Quand la vingtaine de tours à condos actuellement en construction seront terminées, pas moins de 13 300 unités d’habitation se seront ajoutées au centre-ville depuis 2012.

Mercredi, deux nouveaux projets de tours résidentielles étaient en concurrence médiatique. Alors que Cadillac Fairview annonçait une troisième Tour des Canadiens, une délégation chinoise avait fait le déplacement depuis Beijing pour la première pelletée de de la deuxième tour du projet YUL, elle aussi à deux pas du Centre Bell. Ces deux tours totalisent ensemble près de 1000 nouvelles unités et environ 250M$ d’investissements.

«Depuis le début des travaux de la première tour en 2014, le secteur du centre-ville de Montréal a beaucoup changé et connait une véritable effervescence», a judicieusement souligné Kheng Ly, président du Groupe Brivia, qui pilote cinq projets immobiliers dans la métropole.

Selon les données de la Société canadienne d’hypothèque et de logement (SCHL), il s’est ajouté en moyenne 2600 nouveaux condos par an au centre-ville de 2014 à 2016. En comparaison, c’était 1100 nouvelles habitations par an de 2010 à 2013. «Après le pic de 2014, le marché a été moins vigoureux en 2015 et 2016 avec une hausse des invendus. Mais cette année, on sent une reprise, car le contexte économique est bon», a expliqué le chef analyste à la SCHL David L’Heureux.

De quoi réjouir le maire sortant, Denis Coderre qui inaugurait la première pelletée de terre du projet YUL 2 avec la délégation chinoise. «Si depuis quatre ans, Montréal a retrouvé ses lettres de noblesse, c’est parce qu’on a été actif sur la scène internationale», a déclaré M. Coderre, en félicitant Montréal international.

Les groupes communautaires qui se plaignent du manque de logements abordables au centre-ville ont-il tiré profit de cette vitalité immobilière? Depuis l’adoption de la stratégie d’inclusion de logements abordables, en 2005, les grands projets sont censés inclure 15% de logements sociaux et 15% de logements communautaires ou de payer une compensation financière à la Ville.

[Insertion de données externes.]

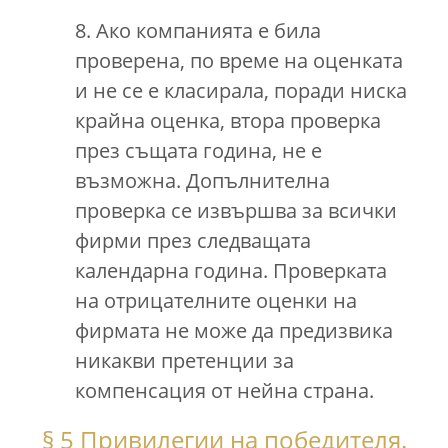
8. Ако компанията е била
проверена, по време на оценката
и не се е класирала, поради ниска
крайна оценка, втора проверка
през същата година, не е
възможна. Допълнителна
проверка се извършва за всички
фирми през следващата
календарна година. Проверката
на отрицателните оценки на
фирмата не може да предизвика
никакви претенции за
компенсация от нейна страна.
§ 5 Привилегии на победителя.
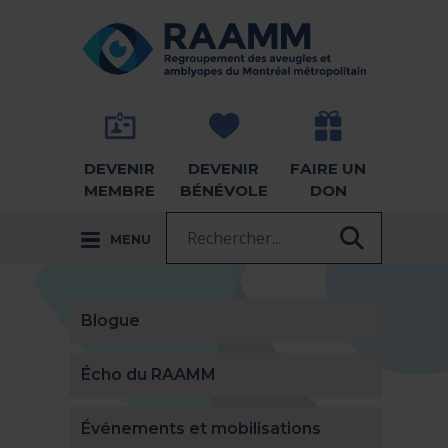
Aller directement au contenu
RETOUR À LA PAGE D'ACCUEIL -
DEVENIR
DEVENIR
FAIRE UN
MEMBRE
BÉNÉVOLE
DON
Recherche :
MENU
RECHER
Blogue
Écho du RAAMM
Événements et mobilisations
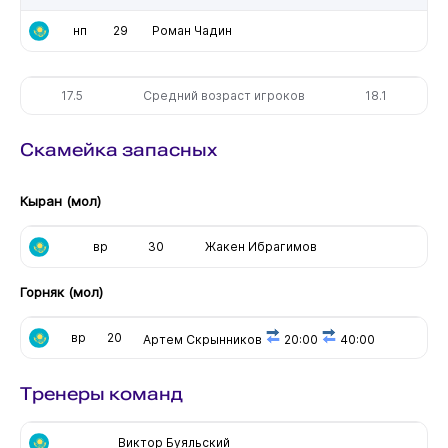
нп
29
Роман Чадин
17.5
Средний возраст игроков
18.1
Скамейка запасных
Кыран (мол)
вр
30
Жакен Ибрагимов
Горняк (мол)
вр
20
Артем Скрынников
20:00
40:00
Тренеры команд
Виктор Буяльский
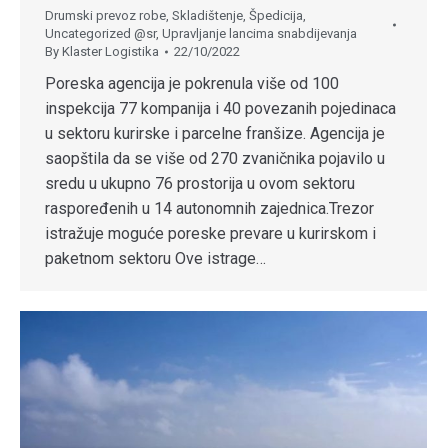
Drumski prevoz robe
,
Skladištenje
,
Špedicija
,
Uncategorized @sr
,
Upravljanje lancima snabdijevanja
By
Klaster Logistika
22/10/2022
Poreska agencija je pokrenula više od 100
inspekcija 77 kompanija i 40 povezanih pojedinaca
u sektoru kurirske i parcelne franšize. Agencija je
saopštila da se više od 270 zvaničnika pojavilo u
sredu u ukupno 76 prostorija u ovom sektoru
raspoređenih u 14 autonomnih zajednica.Trezor
istražuje moguće poreske prevare u kurirskom i
paketnom sektoru Ove istrage…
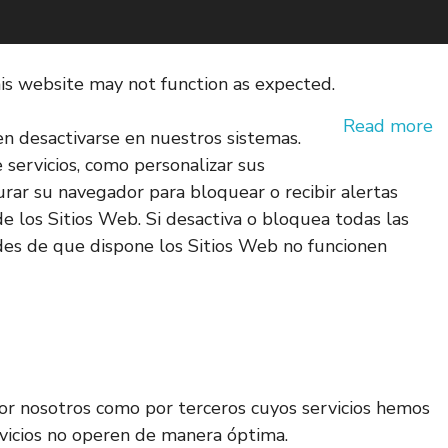
his website may not function as expected.
Read more
en desactivarse en nuestros sistemas.
e servicios, como personalizar sus
gurar su navegador para bloquear o recibir alertas
e los Sitios Web. Si desactiva o bloquea todas las
des de que dispone los Sitios Web no funcionen
 por nosotros como por terceros cuyos servicios hemos
ervicios no operen de manera óptima.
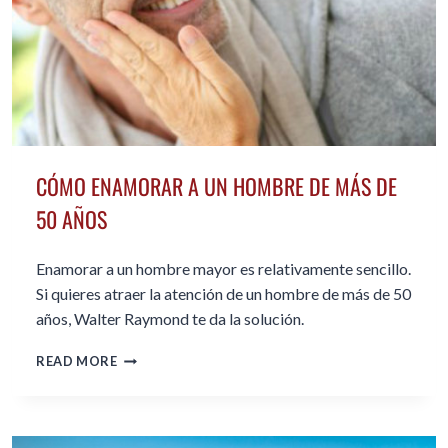
CÓMO ENAMORAR A UN HOMBRE DE MÁS DE
50 AÑOS
Enamorar a un hombre mayor es relativamente sencillo.
Si quieres atraer la atención de un hombre de más de 50
años, Walter Raymond te da la solución.
CÓMO
READ MORE
ENAMORAR
A
UN
HOMBRE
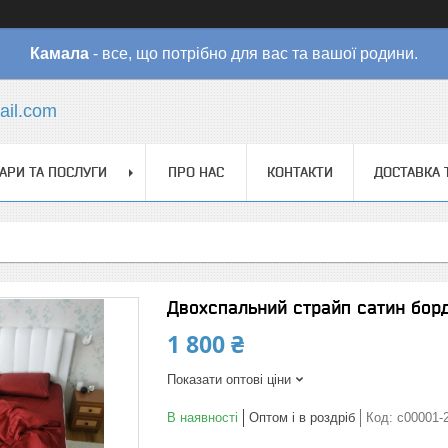
Камала
- все, що потрібно для вас та вашої родини.
il.com
АРИ ТА ПОСЛУГИ
ПРО НАС
КОНТАКТИ
ДОСТАВКА 
Двохспальний страйп сатин бор
1 800 ₴
Показати оптові ціни
В наявності
Оптом і в роздріб
Код:
с00001-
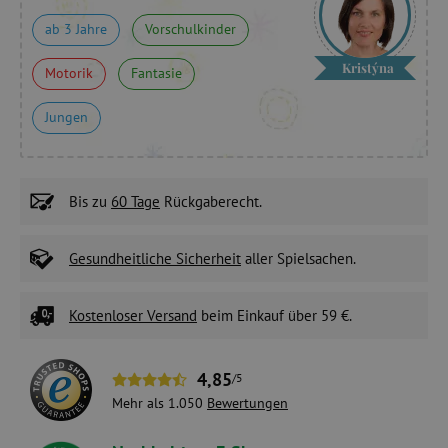
ab 3 Jahre
Vorschulkinder
Kristýna
Motorik
Fantasie
Jungen
Bis zu
60 Tage
Rückgaberecht.
Gesundheitliche Sicherheit
aller Spielsachen.
Kostenloser Versand
beim Einkauf über 59 €.
4,85
/5
Mehr als 1.050
Bewertungen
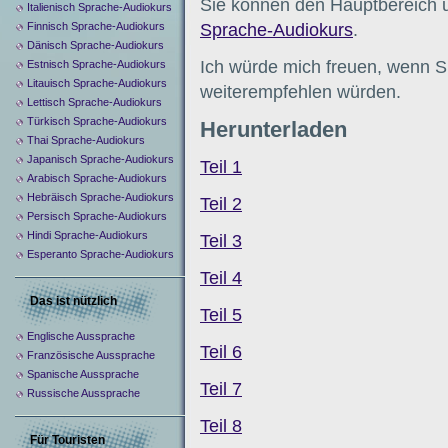
Sie können den Hauptbereich 
Italienisch Sprache-Audiokurs
Finnisch Sprache-Audiokurs
Sprache-Audiokurs
.
Dänisch Sprache-Audiokurs
Ich würde mich freuen, wenn S
Estnisch Sprache-Audiokurs
Litauisch Sprache-Audiokurs
weiterempfehlen würden.
Lettisch Sprache-Audiokurs
Türkisch Sprache-Audiokurs
Herunterladen
Thai Sprache-Audiokurs
Japanisch Sprache-Audiokurs
Teil 1
Arabisch Sprache-Audiokurs
Hebräisch Sprache-Audiokurs
Teil 2
Persisch Sprache-Audiokurs
Hindi Sprache-Audiokurs
Teil 3
Esperanto Sprache-Audiokurs
Teil 4
Das ist nützlich
Teil 5
Englische Aussprache
Teil 6
Französische Aussprache
Spanische Aussprache
Teil 7
Russische Aussprache
Teil 8
Für Touristen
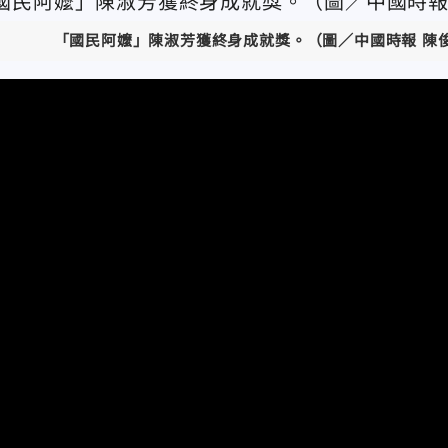
「國民阿嬤」陳淑芳獲終身成就獎。
（圖／中國時報 陳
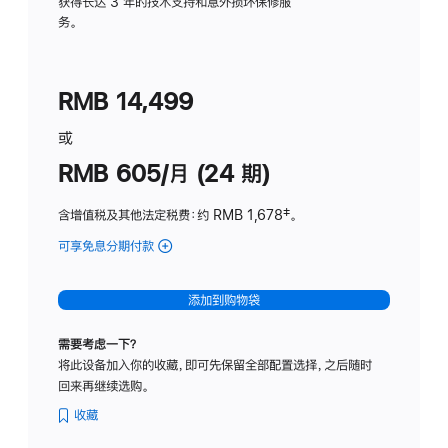
务
获得长达 3 年的技术支持和意外损坏保修服
务。
计
划
(适
RMB 14,499
用
于
或
Studio
RMB 605/月 (24 期)
Display
含增值税及其他法定税费
：约 RMB 1,678
脚
‡。
注
可享免息分期付款
(Studio
Display
-
添加到购物袋
纳
米
需要考虑一下？
纹
将此设备加入你的收藏，即可先保留全部配置选择，之后随时
理
回来再继续选购。
玻
璃
收藏
面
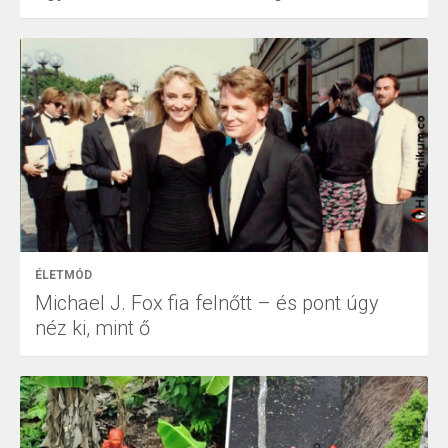
ÉLETMÓD
Michael J. Fox fia felnőtt – és pont úgy
néz ki, mint ő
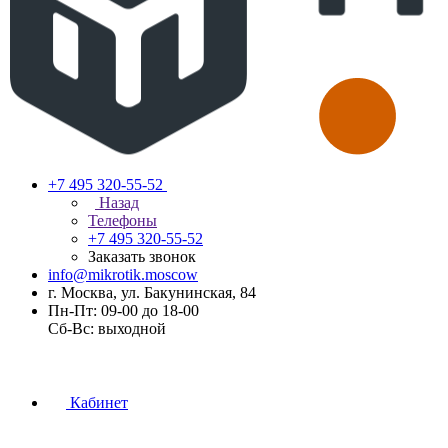
+7 495 320-55-52
Назад
Телефоны
+7 495 320-55-52
Заказать звонок
info@mikrotik.moscow
г. Москва, ул. Бакунинская, 84
Пн-Пт: 09-00 до 18-00
Сб-Вс: выходной
Кабинет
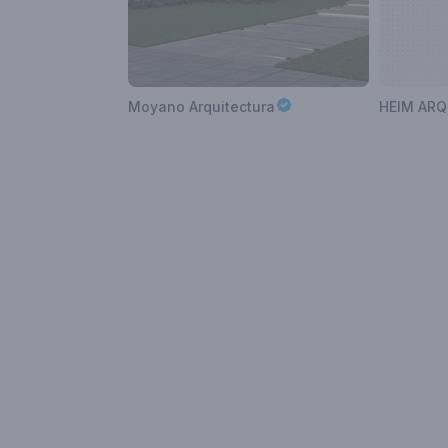
Moyano Arquitectura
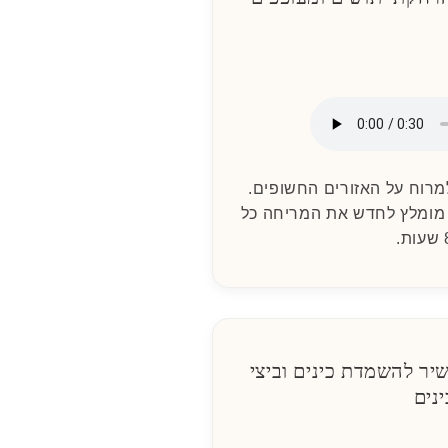
מרוח על האזורים החשופים.
. מומלץ לחדש את המריחה כל
Lice - תכשיר להשמדת כינים וביצי
ינים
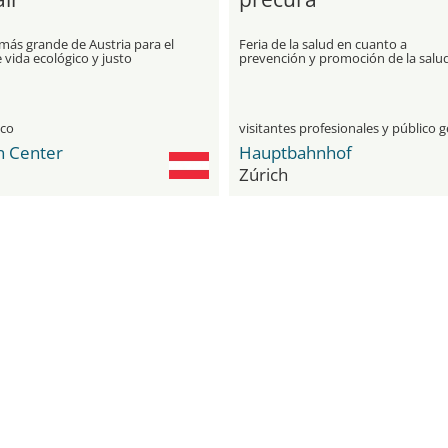
 más grande de Austria para el
Feria de la salud en cuanto a
e vida ecológico y justo
prevención y promoción de la salu
ico
n Center
Hauptbahnhof
Zúrich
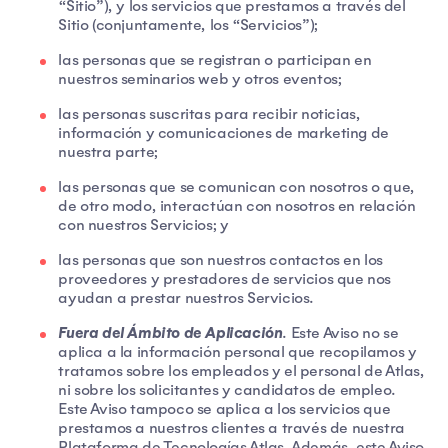
“Sitio”), y los servicios que prestamos a través del
Sitio (conjuntamente, los “Servicios”);
las personas que se registran o participan en
nuestros seminarios web y otros eventos;
las personas suscritas para recibir noticias,
información y comunicaciones de marketing de
nuestra parte;
las personas que se comunican con nosotros o que,
de otro modo, interactúan con nosotros en relación
con nuestros Servicios; y
las personas que son nuestros contactos en los
proveedores y prestadores de servicios que nos
ayudan a prestar nuestros Servicios.
Fuera del Ámbito de Aplicación
. Este Aviso no se
aplica a la información personal que recopilamos y
tratamos sobre los empleados y el personal de Atlas,
ni sobre los solicitantes y candidatos de empleo.
Este Aviso tampoco se aplica a los servicios que
prestamos a nuestros clientes a través de nuestra
Plataforma de Tecnologías Atlas. Además, este Aviso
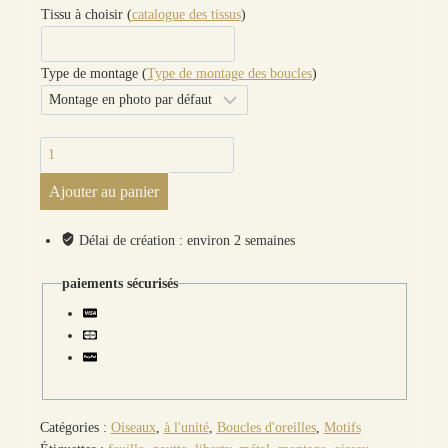
Tissu à choisir (
catalogue des tissus
)
Type de montage (
Type de montage des boucles
)
quantité
de
Ajouter au panier
boucle
d'oreille
à
Délai de création : environ 2 semaines
l'unité Toucan
en
paiements sécurisés
liberty
Margaret
Annie
orange
et
bleu
Catégories :
Oiseaux
,
à l'unité
,
Boucles d'oreilles
,
Motifs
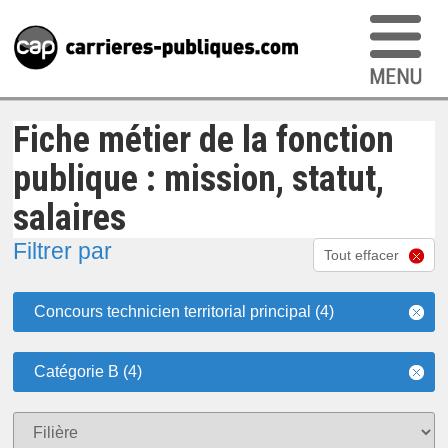
Fiche métier de la fonction
publique : mission, statut,
salaires
Filtrer par
Tout effacer
Concours technicien territorial principal (4)
Catégorie B (4)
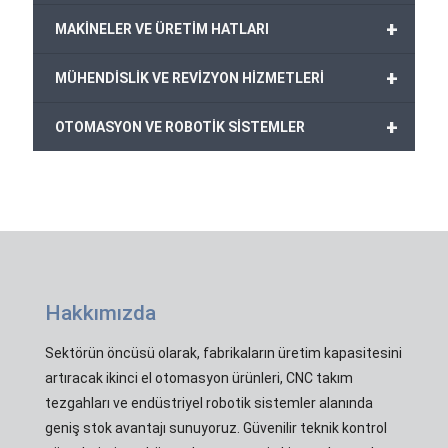
+
MAKİNELER VE ÜRETİM HATLARI
+
MÜHENDİSLİK VE REVİZYON HİZMETLERİ
+
OTOMASYON VE ROBOTİK SİSTEMLER
Hakkımızda
Sektörün öncüsü olarak, fabrikaların üretim kapasitesini
artıracak ikinci el otomasyon ürünleri, CNC takım
tezgahları ve endüstriyel robotik sistemler alanında
geniş stok avantajı sunuyoruz. Güvenilir teknik kontrol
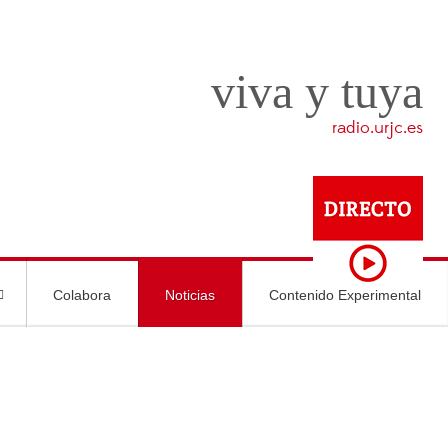
viva y tuya
radio.urjc.es
Colabora
Noticias
Contenido Experimental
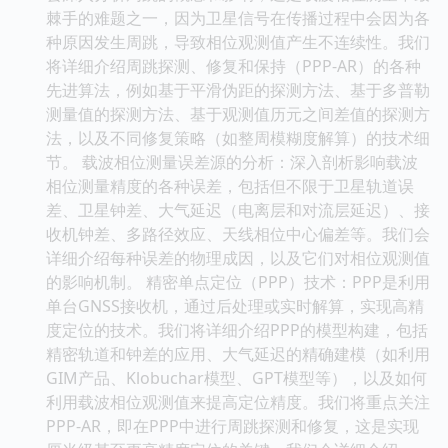
棘手的难题之一，因为卫星信号在传播过程中会因为各
种原因发生周跳，导致相位观测值产生不连续性。我们
将详细介绍周跳探测、修复和保持（PPP-AR）的各种
先进算法，例如基于平滑伪距的探测方法、基于多普勒
测量值的探测方法、基于观测值历元之间差值的探测方
法，以及不同修复策略（如整周模糊度解算）的技术细
节。 载波相位测量误差源的分析：深入剖析影响载波
相位测量精度的各种误差，包括但不限于卫星轨道误
差、卫星钟差、大气延迟（电离层和对流层延迟）、接
收机钟差、多路径效应、天线相位中心偏差等。我们会
详细介绍每种误差的物理成因，以及它们对相位观测值
的影响机制。 精密单点定位（PPP）技术：PPP是利用
单台GNSS接收机，通过后处理或实时解算，实现高精
度定位的技术。我们将详细介绍PPP的模型构建，包括
精密轨道和钟差的应用、大气延迟的精确建模（如利用
GIM产品、Klobuchar模型、GPT模型等），以及如何
利用载波相位观测值来提高定位精度。我们将重点关注
PPP-AR，即在PPP中进行周跳探测和修复，这是实现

Depuis 2012, plus d’une trentaine de projets immobiliers tombaient sous le coup de cette stratégie dans l’arrondissement, mais seulement deux projets ont directement inclus du logements social sur site. Six autre ont plutôt eu recours au mécanisme de la compensation financière, ce qui n’assure pas la mixité sociale et ne permet pas de rencontrer les objectifs de la Ville en matière d’unités de logement social , résume Éric Michaud, coordonnateur du Comité logement Ville-Marie.

Sous l’ère Tremblay, la stratégie n’était guère appliquée, mais depuis 2015, l’administration Coderre a abaissé de 200 à 100 unités la taille minimale des projets visés par la stratégie d’inclusion. Les groupes communautaires ont aussi remporté deux victoires dans les dossiers de la reconversion du site de l’Hôpital de Montréal pour enfants et dans le projet de reconversion du Quartier des gares.

«Cet automne, la Ville a en outre obtenu de nouveaux pouvoirs avec l’adoption de la Loi sur le statut de métropole. Cela lui permettra notamment de faire appliquer la Stratégie d’inclusion [des logements abordables] par voie réglementaire sans avoir à négocier avec chaque promoteur. La Ville pourra aussi dicter la taille des logements et favoriser ainsi les familles. On espère qu’elle utilisera ces pouvoirs à bob escient», se félicite M. Michaud.